向かいに座る刑事は50代くらい。整えられた髪には白髪が目立ち、無精髭が疲れた表情をさらに際立たせている。手帳を開く仕草もどこか気だるげだ。
「五次さんは、どのような人物でしたか?」
刑事がゆっくりと尋ねた。
「真面目でしたよ。いつも遅くまで残って仕事をこなしていました」
上司が答えた。
「失踪しそうな雰囲気はありましたか? 悩んでいたとか、様子がおかしかったとか」
「全くなかったです。いつも通りでした」
同僚の一人が首を振った。
「無断欠勤が数日続いたということですが、それまでそういうことは?」
「一度もありません。

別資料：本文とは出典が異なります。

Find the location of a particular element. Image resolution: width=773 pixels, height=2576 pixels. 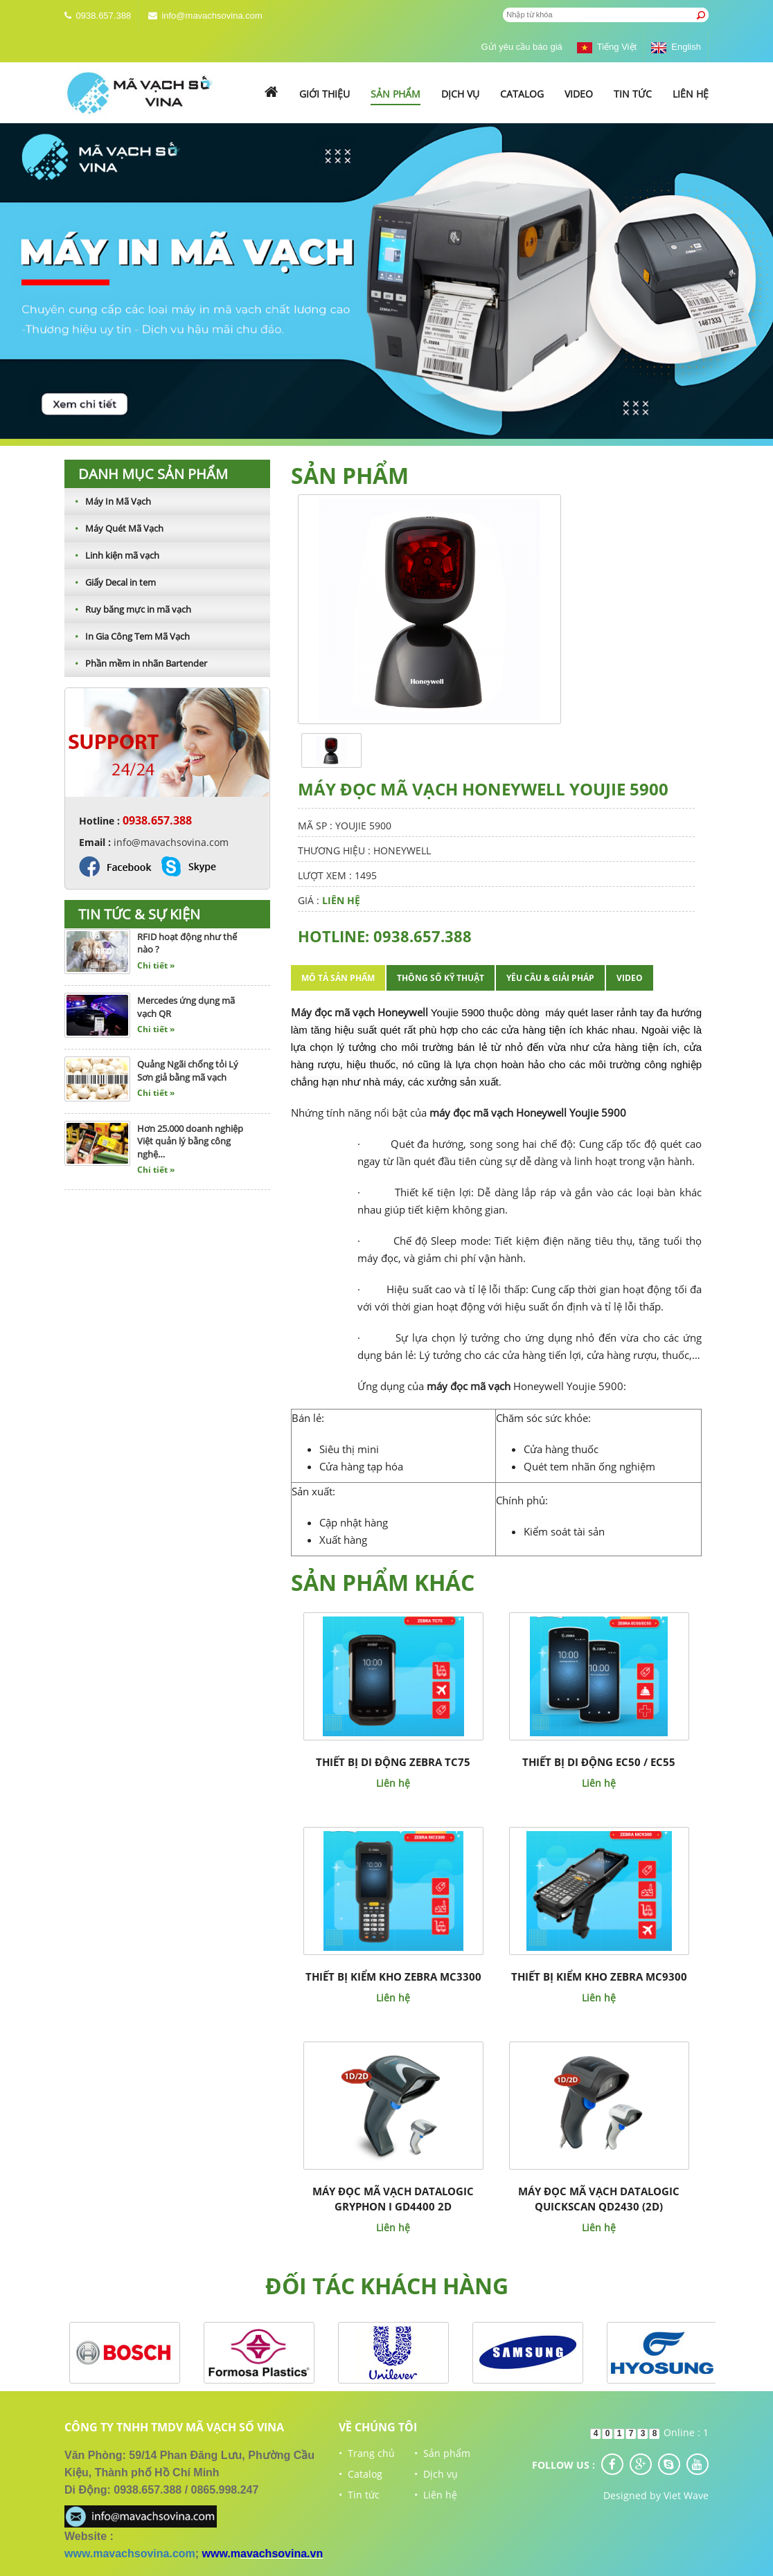

Phần mềm in nhãn Bartender is located at coordinates (135, 663).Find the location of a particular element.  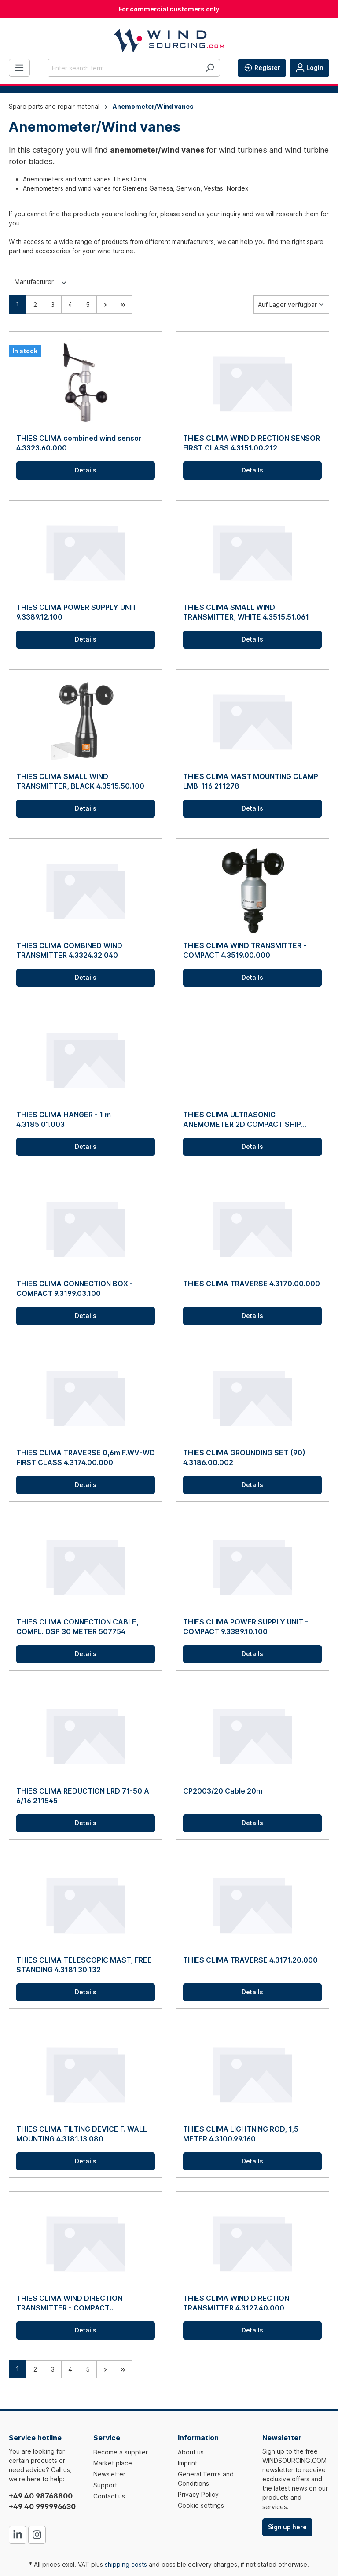

[Search] is located at coordinates (209, 68).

だからこそ、おかしいと思って……家を調べに行ったんですが、誰もいなくて。連絡もつかないので、警察に連絡しました」
上司が心配そうに言った。
刑事は手帳にメモを取りながら、考え込んだ。
(やはり失踪ではないのかもしれない……)
その時、刑事の携帯が鳴った。
「では、どうも。失礼します」
刑事は会釈をして、部屋を出た。
廊下で電話に出る。
「どうだ? 何かわかったか?」
電話の向こうから、若い男の声が聞こえた。テキパキとした口調だ。
『いいえ、暴れた形跡などもありません。コンビニで買ったゴミがテーブルの上に置いてあるだけです』
「そうか……」
『夜食を食べた後のようです。洗濯機に濡れたバスタオルが入っていたので、風呂にも入った様子。就寝前だったんじゃないかと思われます』
「ふむ」
『ただ……今わかっている限りでは、財布は置いたまま。携帯が消えています』
刑事は眉をひそめた。
「やはり……例の行方不明と関係がありそうだな」
『例の……ですか?』
「ああ。過去にアソコに関わっていたことも確認取れているしな」
『なるほど……』
「もう少しだけ詳しく調べてみよう」
『はい』
刑事は電話を切り、窓の外を見た。
昼間の東京は、いつも通り慌ただしく動いている。
だが、五次携太はもう、この街にはいない……。